Transcribed page contents
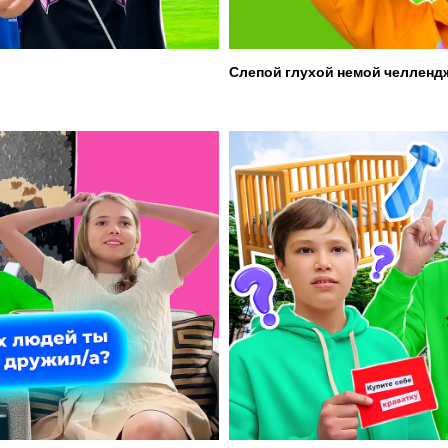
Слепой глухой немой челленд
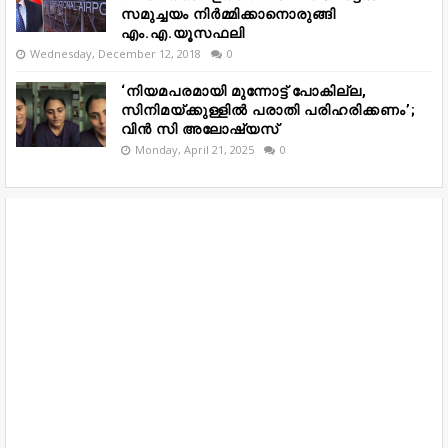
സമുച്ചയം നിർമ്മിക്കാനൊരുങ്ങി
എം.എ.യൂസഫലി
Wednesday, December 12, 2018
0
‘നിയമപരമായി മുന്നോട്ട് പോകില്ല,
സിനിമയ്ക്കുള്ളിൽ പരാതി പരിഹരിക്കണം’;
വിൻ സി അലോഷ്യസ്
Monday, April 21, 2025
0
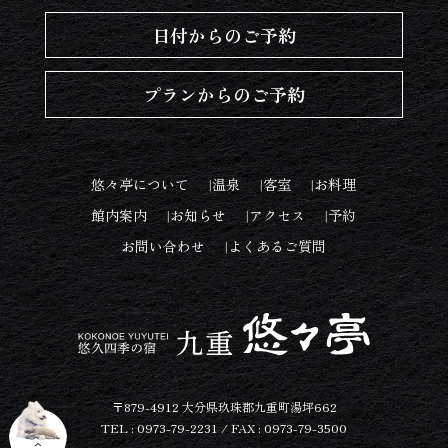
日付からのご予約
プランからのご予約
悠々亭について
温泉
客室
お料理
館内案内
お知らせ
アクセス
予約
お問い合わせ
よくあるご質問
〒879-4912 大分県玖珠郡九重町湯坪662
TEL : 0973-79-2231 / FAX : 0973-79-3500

Task details: Write out all the entries precisely as given, omitting each image.

Exercise answer:
Слепой глухой немой челленд
സമുച്ചയം നിർമ്മിക്കാനൊരുങ്ങി
എം.എ.യൂസഫലി
Wednesday, December 12, 2018
0
‘നിയമപരമായി മുന്നോട്ട് പോകില്ല,
സിനിമയ്ക്കുള്ളിൽ പരാതി പരിഹരിക്കണം’;
വിൻ സി അലോഷ്യസ്
Monday, April 21, 2025
0
日付からのご予約
プランからのご予約
悠々亭について
温泉
客室
お料理
館内案内
お知らせ
アクセス
予約
お問い合わせ
よくあるご質問
〒879-4912 大分県玖珠郡九重町湯坪662
TEL : 0973-79-2231 / FAX : 0973-79-3500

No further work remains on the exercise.